Work to complete: Only one stretch of the data below is wanted: the lines from the one with "before the image appears." through the one with "Share on Social Media", repeated exactly.

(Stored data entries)
== Segment start ==

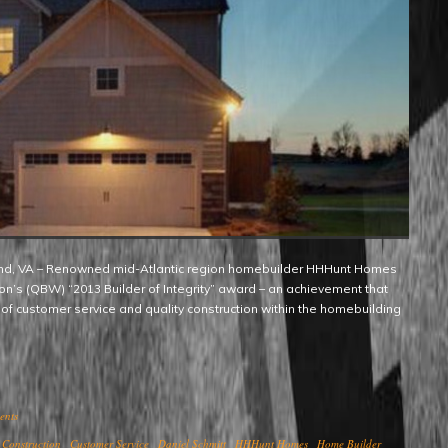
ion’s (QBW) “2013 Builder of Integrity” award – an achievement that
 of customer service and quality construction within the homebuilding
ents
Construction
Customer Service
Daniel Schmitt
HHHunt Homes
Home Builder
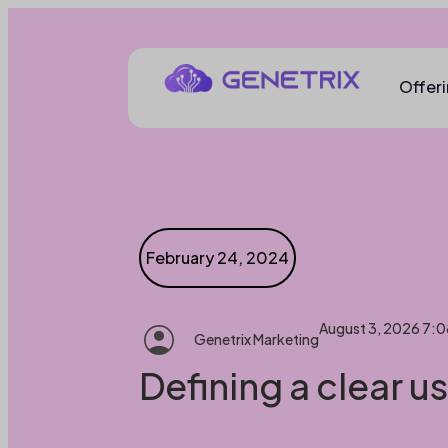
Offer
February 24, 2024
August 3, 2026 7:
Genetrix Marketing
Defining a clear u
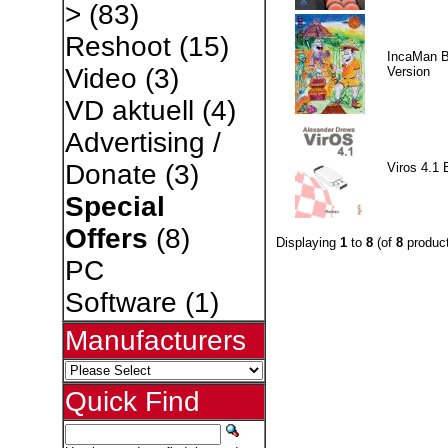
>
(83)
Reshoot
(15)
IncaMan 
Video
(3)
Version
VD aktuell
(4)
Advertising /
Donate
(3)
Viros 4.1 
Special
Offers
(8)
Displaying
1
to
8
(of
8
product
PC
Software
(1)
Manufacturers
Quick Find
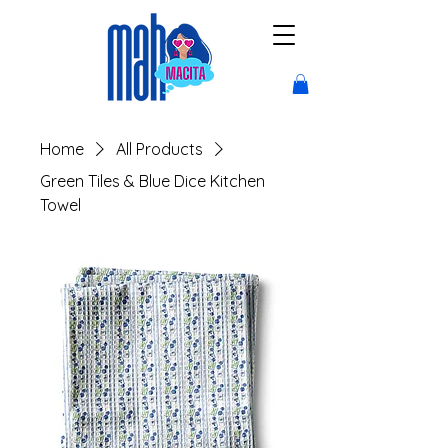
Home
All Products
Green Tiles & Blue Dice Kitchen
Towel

== Segment end ==
== Segment start ==

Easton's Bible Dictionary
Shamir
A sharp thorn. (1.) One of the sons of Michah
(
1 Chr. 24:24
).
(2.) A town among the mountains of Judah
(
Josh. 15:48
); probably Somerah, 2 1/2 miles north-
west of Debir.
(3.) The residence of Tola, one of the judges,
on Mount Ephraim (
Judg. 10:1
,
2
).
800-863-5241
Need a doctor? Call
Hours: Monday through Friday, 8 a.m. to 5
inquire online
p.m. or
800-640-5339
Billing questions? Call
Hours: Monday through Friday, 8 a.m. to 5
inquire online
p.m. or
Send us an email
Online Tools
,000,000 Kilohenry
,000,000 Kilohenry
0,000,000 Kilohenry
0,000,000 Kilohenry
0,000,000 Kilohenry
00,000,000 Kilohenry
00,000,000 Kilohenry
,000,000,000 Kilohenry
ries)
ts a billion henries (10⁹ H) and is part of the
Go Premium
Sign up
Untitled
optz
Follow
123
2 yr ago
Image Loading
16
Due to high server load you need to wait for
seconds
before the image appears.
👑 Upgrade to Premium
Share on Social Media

== Segment end ==
== Segment start ==

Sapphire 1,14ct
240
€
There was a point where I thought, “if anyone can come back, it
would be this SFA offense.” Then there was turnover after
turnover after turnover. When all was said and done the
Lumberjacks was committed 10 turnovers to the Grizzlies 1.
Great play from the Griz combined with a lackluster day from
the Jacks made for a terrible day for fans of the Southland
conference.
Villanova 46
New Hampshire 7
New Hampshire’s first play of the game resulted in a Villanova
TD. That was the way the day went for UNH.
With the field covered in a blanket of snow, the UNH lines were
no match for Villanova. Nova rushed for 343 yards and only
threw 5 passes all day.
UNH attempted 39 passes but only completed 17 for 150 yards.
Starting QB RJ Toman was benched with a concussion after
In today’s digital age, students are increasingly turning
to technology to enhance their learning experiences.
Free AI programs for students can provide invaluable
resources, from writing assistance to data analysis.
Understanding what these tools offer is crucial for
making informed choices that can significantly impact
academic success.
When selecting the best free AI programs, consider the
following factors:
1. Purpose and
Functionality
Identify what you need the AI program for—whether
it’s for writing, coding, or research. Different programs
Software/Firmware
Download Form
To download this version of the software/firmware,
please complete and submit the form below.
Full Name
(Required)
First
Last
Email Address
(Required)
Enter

== Segment end ==

Response:
before the image appears.
👑 Upgrade to Premium
Share on Social Media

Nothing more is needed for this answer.